Copy each line below word for word and drop every image.

Page images and extracted text
'''
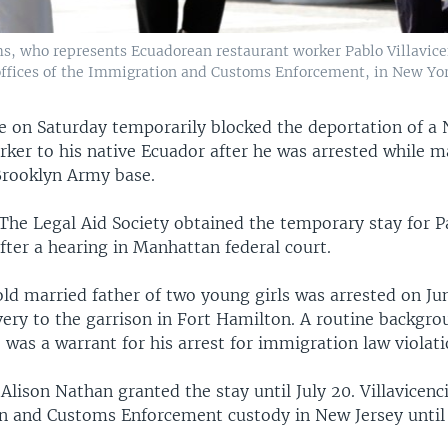
ms, who represents Ecuadorean restaurant worker Pablo Villavicen
offices of the Immigration and Customs Enforcement, in New York
ge on Saturday temporarily blocked the deportation of a
rker to his native Ecuador after he was arrested while m
 Brooklyn Army base.
 The Legal Aid Society obtained the temporary stay for P
after a hearing in Manhattan federal court.
ld married father of two young girls was arrested on Jun
very to the garrison in Fort Hamilton. A routine backgro
 was a warrant for his arrest for immigration law violati
Alison Nathan granted the stay until July 20. Villavicenc
n and Customs Enforcement custody in New Jersey until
'''
## SOLUTION TO THE PROBLEM
ms, who represents Ecuadorean restaurant worker Pablo Villavicen
offices of the Immigration and Customs Enforcement, in New York
ge on Saturday temporarily blocked the deportation of a
rker to his native Ecuador after he was arrested while m
 Brooklyn Army base.
 The Legal Aid Society obtained the temporary stay for P
after a hearing in Manhattan federal court.
ld married father of two young girls was arrested on Jun
very to the garrison in Fort Hamilton. A routine backgro
 was a warrant for his arrest for immigration law violati
Alison Nathan granted the stay until July 20. Villavicenc
n and Customs Enforcement custody in New Jersey until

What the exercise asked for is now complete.